A total of 41 patients completed the study (13 in the group receiving 0.5 mg of sCT and 14 in each of the other 2 other groups). Although, on day 84, patients in both the placebo group and the group receiving 1 mg of sCT exhibited a similar significant decrease in pain scores, a significant reduction in the function score was observed only in the 2 sCT groups. On day 84, there was no significant decrease in biomarker levels in the placebo group, whereas significant reductions in the levels of both MMP-3 and hyaluronan were observed in the 2 sCT groups. The group of patients receiving 1 mg of sCT exhibited significant decreases in the levels of CTX-II, C2C, and MMP-13.
By improving functional disability and by reducing levels of biomarkers that are thought to be predictive of joint space narrowing (and thus cartilage loss), oral sCT at a dose of 1 mg might be a useful pharmacologic agent in human knee OA.

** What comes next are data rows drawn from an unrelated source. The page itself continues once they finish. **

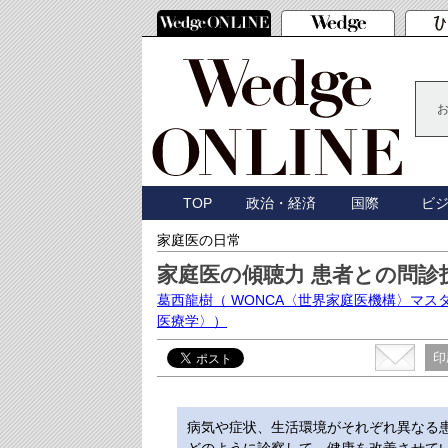
TOP
政治・経済
国際
ビ
家庭医の日常
家庭医の傾聴力 患者との問診
葛西龍樹
（ WONCA〈世界家庭医機構〉マ
医療学〉）
印
病気や症状、生活環境がそれぞれ異なる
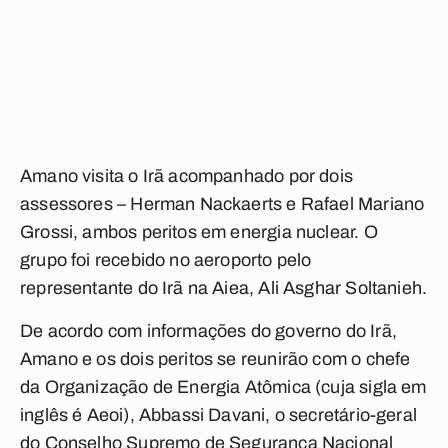
Amano visita o Irã acompanhado por dois
assessores – Herman Nackaerts e Rafael Mariano
Grossi, ambos peritos em energia nuclear. O
grupo foi recebido no aeroporto pelo
representante do Irã na Aiea, Ali Asghar Soltanieh.
De acordo com informações do governo do Irã,
Amano e os dois peritos se reunirão com o chefe
da Organização de Energia Atômica (cuja sigla em
inglês é Aeoi), Abbassi Davani, o secretário-geral
do Conselho Supremo de Segurança Nacional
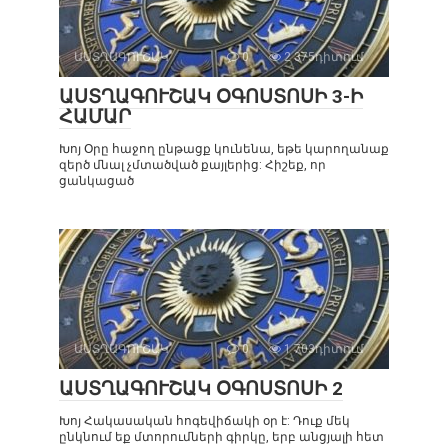
ԱՍՏՂԱԳՈՒՇԱԿ
0
2 375դիտում
ԱՍՏՂԱԳՈՒՇԱԿ ՕԳՈՍՏՈՍԻ 3-Ի
ՀԱՄԱՐ
Խոյ Օրը հաջող ընթացք կունենա, եթե կարողանաք
զերծ մնալ չմտածված քայլերից: Հիշեք, որ
ցանկացած
ԱՍՏՂԱԳՈՒՇԱԿ
0
1 703դիտում
ԱՍՏՂԱԳՈՒՇԱԿ ՕԳՈՍՏՈՍԻ 2
Խոյ Հակասական հոգեվիճակի օր է: Դուք մեկ
ընկնում եք մտորումների գիրկը, երբ անցյալի հետ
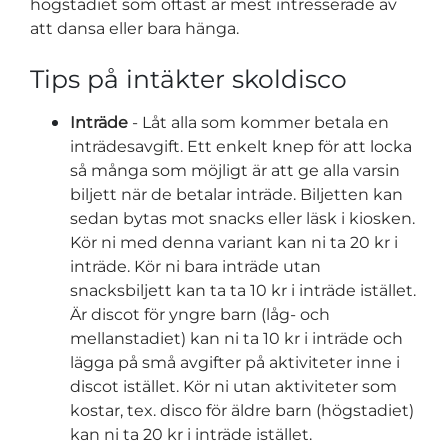
högstadiet som oftast är mest intresserade av
att dansa eller bara hänga.
Tips på intäkter skoldisco
Inträde
- Låt alla som kommer betala en
inträdesavgift. Ett enkelt knep för att locka
så många som möjligt är att ge alla varsin
biljett när de betalar inträde. Biljetten kan
sedan bytas mot snacks eller läsk i kiosken.
Kör ni med denna variant kan ni ta 20 kr i
inträde. Kör ni bara inträde utan
snacksbiljett kan ta ta 10 kr i inträde istället.
Är discot för yngre barn (låg- och
mellanstadiet) kan ni ta 10 kr i inträde och
lägga på små avgifter på aktiviteter inne i
discot istället. Kör ni utan aktiviteter som
kostar, tex. disco för äldre barn (högstadiet)
kan ni ta 20 kr i inträde istället.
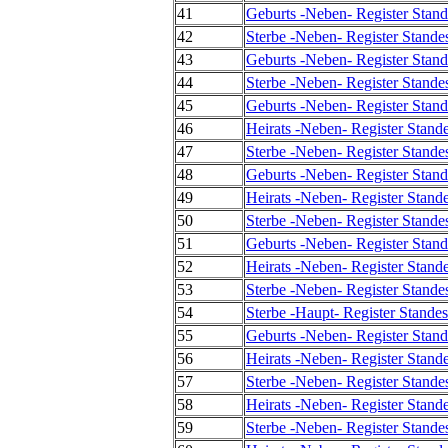
41
Geburts -Neben- Register Stand
42
Sterbe -Neben- Register Stande
43
Geburts -Neben- Register Stand
44
Sterbe -Neben- Register Stande
45
Geburts -Neben- Register Stand
46
Heirats -Neben- Register Stand
47
Sterbe -Neben- Register Stande
48
Geburts -Neben- Register Stand
49
Heirats -Neben- Register Stand
50
Sterbe -Neben- Register Stande
51
Geburts -Neben- Register Stand
52
Heirats -Neben- Register Stand
53
Sterbe -Neben- Register Stande
54
Sterbe -Haupt- Register Stande
55
Geburts -Neben- Register Stand
56
Heirats -Neben- Register Stand
57
Sterbe -Neben- Register Stande
58
Heirats -Neben- Register Stand
59
Sterbe -Neben- Register Stande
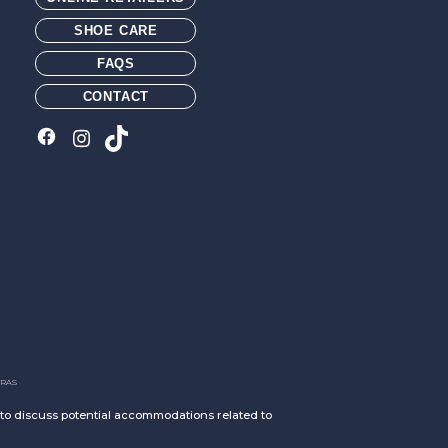
agrícola que generalmente se desecha.
SHOE CARE
FAQS
CONTACT
RAS
h to discuss potential accommodations related to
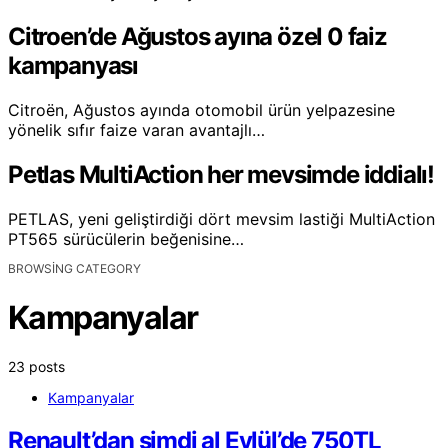
Citroen’de Ağustos ayına özel 0 faiz
kampanyası
Citroën, Ağustos ayında otomobil ürün yelpazesine
yönelik sıfır faize varan avantajlı…
Petlas MultiAction her mevsimde iddialı!
PETLAS, yeni geliştirdiği dört mevsim lastiği MultiAction
PT565 sürücülerin beğenisine…
BROWSING CATEGORY
Kampanyalar
23 posts
Kampanyalar
Renault’dan şimdi al Eylül’de 750TL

评估口服鲑鱼降钙素(sCT)对膝骨关节炎患者Lequesne algofunctional指数评分及关节代谢生物标志物的影响。
在这项随机双盲试验中,患者连续84天每日接受安慰剂(n = 18)、0.5 mg sCT(n = 17)或1 mg sCT(n = 18)治疗。生物标志物包括II型胶原C末端肽(CTX-II)、II型胶原新表位C2C、胶原酶(基质金属蛋白酶1 [MMP-1]、MMP-8和MMP-13)、基质溶解素(MMP-3)、金属蛋白酶组织抑制剂1和2以及透明质酸。统计分析采用非参数检验。
共有41例患者完成研究(接受0.5 mg sCT组13例,其他两组各14例)。虽然在第84天,安慰剂组和接受1 mg sCT组患者的疼痛评分均显著下降,但仅在两个sCT组中观察到功能评分显著降低。在第84天,安慰剂组生物标志物水平无显著下降,而在两个sCT组中观察到MMP-3和透明质酸水平均显著降低。接受1 mg sCT的患者组中,CTX-II、C2C和MMP-13水平显著下降。
口服1 mg剂量的sCT通过改善功能障碍以及降低被认为可预测关节间隙变窄(进而软骨丢失)的生物标志物水平,可能是治疗人类膝骨关节炎的一种有效药物。